02 Jun 2026

9º Semana do Tempo Comum 2Pd 3,12-15a.17-18

12Enquanto esperais e apressais o dia de Deus, esse dia em que se hão de dissolver os céus inflamados e se hão de fundir os elementos abrasados!

13Nós, porém, segundo sua promessa, esperamos novos céus e uma nova terra, nos quais habitará a justiça.

14Portanto, caríssimos, espe­rando essas coisas, esforçai-vos em ser por ele achados sem mácula e irrepreensíveis na paz.

15aReconhecei que a longa paciência de nosso Senhor vos é salutar.

17Vós, pois, caríssimos, advertidos de antemão, tomai cuidado para que não caiais da vossa firmeza, levados pelo erro desses homens ímpios.

18Mas crescei na graça e no conhecimento de nosso Senhor e Salvador Jesus Cristo. A ele a glória, agora e eternamente.

9º Semana do Tempo Comum Sl 89,2.3-4.10.14.16

Resposta: “Ó Senhor, vós fostes sempre um refúgio para nós!”

2Antes que se formassem as montanhas, a terra e o universo, desde toda a eternidade vós sois Deus.

3Reduzis o homem à poeira, e dizeis: “Filhos dos homens, retornai ao pó”,*

4porque mil anos, diante de vós, são como o dia de ontem que já passou, como uma só vigília da noite.

10Setenta anos é o total de nossa vida, os mais fortes chegam aos oitenta. A maior parte deles, sofrimento e vaidade, porque o tempo passa depressa e desaparecemos.

14Cumulai-nos desde a manhã com as vossas misericórdias, para exultarmos alegres em toda a nossa vida.

16Manifestai vossa obra aos vossos servidores, e a vossa glória aos seus filhos.

9º Semana do Tempo Comum Mc 12,13-17

13Enviaram-lhe alguns fariseus e herodia­nos, para que o apanhassem em alguma palavra.

14Aproximaram-se dele e disseram-lhe: “Mestre, sabemos que és sincero e que não lisonjeias a ninguém; porque não olhas para as aparências dos homens, mas ensinas o caminho de Deus segundo a verdade. É permiti­do que se pague o imposto a César ou não? Devemos ou não pagá-lo?”.

15Conhecendo-lhes a hipocrisia, respondeu-lhes Jesus: “Por que me quereis armar um laço? Mostrai-me um denário”.

16Apresentaram-lho. E ele perguntou-lhes: “De quem é esta imagem e a inscrição?” “De César” – responderam-lhe.

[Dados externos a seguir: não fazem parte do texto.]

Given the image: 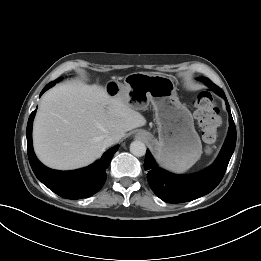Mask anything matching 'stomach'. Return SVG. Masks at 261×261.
Wrapping results in <instances>:
<instances>
[{
    "label": "stomach",
    "mask_w": 261,
    "mask_h": 261,
    "mask_svg": "<svg viewBox=\"0 0 261 261\" xmlns=\"http://www.w3.org/2000/svg\"><path fill=\"white\" fill-rule=\"evenodd\" d=\"M112 97H120L134 110H155L158 139L141 130L154 145L155 156L166 168L184 172L200 158L202 144L189 109L179 101L171 78L136 72L125 78L124 84L110 81L105 87Z\"/></svg>",
    "instance_id": "obj_1"
}]
</instances>
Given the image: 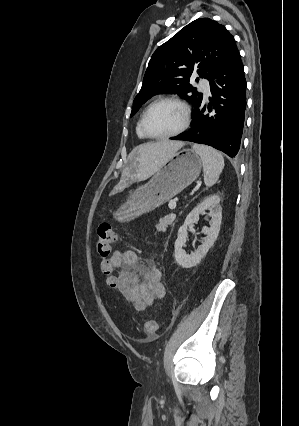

17Jesus então lhes replicou: “Dai, pois, a César o que é de César e a Deus o que é de Deus”. E admiravam-se dele. 

Comentário:

Dai a César, dai a Deus – O Reino dos Céus não é deste mundo, mas insere-se nas realidades terrenas. A cidade de Deus e dos homens caminham juntas na realização do mesmo projeto, que é a glória de Deus, refletida no homem. Toda a ordem natural subsiste na lei divina e a ela se ordena e submete, como meio para o fim. Não há oposição, mas jerarquia de valores.

«Dai a César o que é de César». O cristão vive comprometido na construção da cidade dos homens e no acabamento do mundo, tornando-se criador e pedra viva na construção. A história é o oitavo dia da criação; e pelo trabalho do homem, as realidades terrenas tributam a Deus toda a honra e louvor. Dando a César o que é de César, o cristão dará a tudo o sabor de Cristo, como fermento metido na massa.

«Dai a Deus o que é de Deus». Deus e César não se confundem. Face ao poder, Deus é o Senhor, e não há outro. A libertação que Cristo veio trazer não consiste em mudanças políticas e sociais, mas na reforma das vidas e corações. A ordem social descende e integra-se na lei divina e eterna, escrita no coração de Deus. Dar a Deus o que é de Deus é também dar a César o que é de César.

«De quem é esta imagem»? Sou de Cristo, sua imagem e transparência. Sou Cristo, porque faço com Ele um só, Sou moeda preciosa, que tenho de pôr a render, dando-me a Deus e aos outros. Só quero ao fim, como lucro e salário, o gosto de amar, a alegria de servir. E com esta moeda, que eu sou e se dá, ganharei a vida.

Senhor, amar-te e servir-te é o tributo que me liberta!